> WHAT THE TASK ASKS
Return the line containing "фото: tetushi.tatarstan.ru/tat" and every line after it through the end of the entries below, with no other lines.

> DATA FOR THIS TASK
>>>

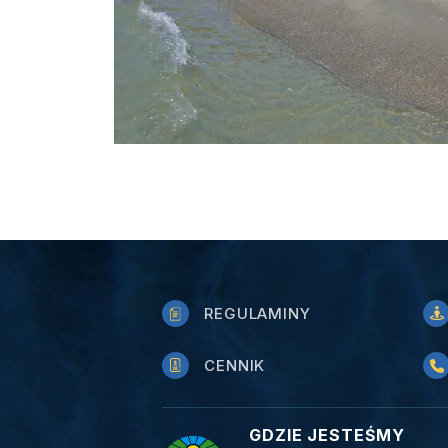
REGULAMINY
CENNIK
GDZIE JESTEŚMY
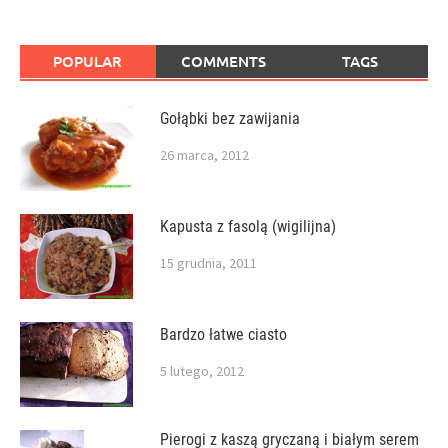
POPULAR
COMMENTS
TAGS
Gołąbki bez zawijania
26 marca, 2012
Kapusta z fasolą (wigilijna)
15 grudnia, 2011
Bardzo łatwe ciasto
5 lutego, 2012
Pierogi z kaszą gryczaną i białym serem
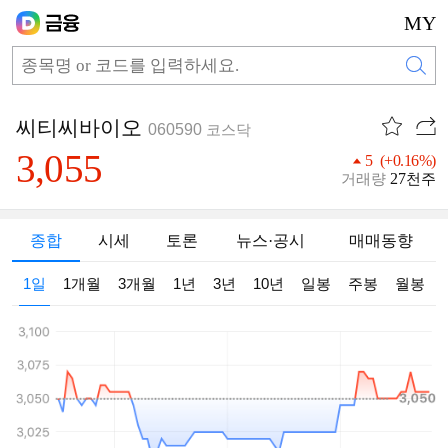
MY
씨티씨바이오
060590
코스닥
3,055
5 (+0.16%)
27
거래량
천주
종합
시세
토론
뉴스·공시
매매동향
1일
1개월
3개월
1년
3년
10년
일봉
주봉
월봉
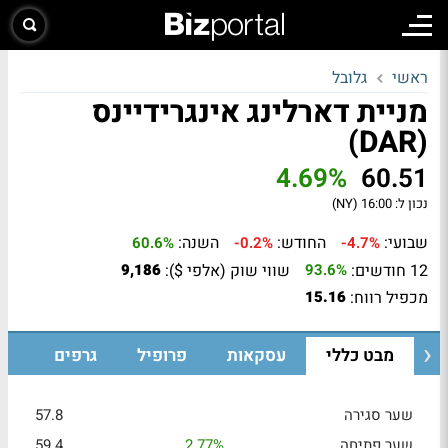
ראשי
גלובל
מניית דארלינג אינגרידיינס
(DAR)
4.69%
60.51
נכון ל:
16:00 (NY)
שבועי:
החודש:
השנה:
60.6%
-0.2%
-4.7%
12 חודשים:
שווי שוק (אלפי $):
9,186
93.6%
מכפיל רווח:
15.16
מבט כללי
עסקאות
פרופיל
גרפים
שער סגירה
57.8
שער פתיחה
2.77%
59.4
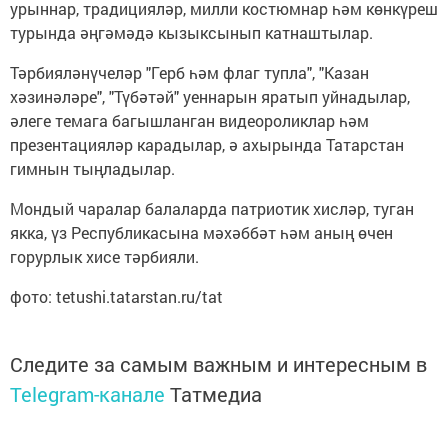
урыннар, традицияләр, милли костюмнар һәм көнкүреш
турында әңгәмәдә кызыксынып катнаштылар.
Тәрбияләнүчеләр "Герб һәм флаг тупла", "Казан
хәзинәләре", "Түбәтәй" уеннарын яратып уйнадылар,
әлеге темага багышланган видеороликлар һәм
презентацияләр карадылар, ә ахырында Татарстан
гимнын тыңладылар.
Мондый чаралар балаларда патриотик хисләр, туган
якка, үз Республикасына мәхәббәт һәм аның өчен
горурлык хисе тәрбияли.
фото: tetushi.tatarstan.ru/tat
Следите за самым важным и интересным в
Telegram-канале
Татмедиа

<<<

> ANSWER SPACE
фото: tetushi.tatarstan.ru/tat
Следите за самым важным и интересным в
Telegram-канале
Татмедиа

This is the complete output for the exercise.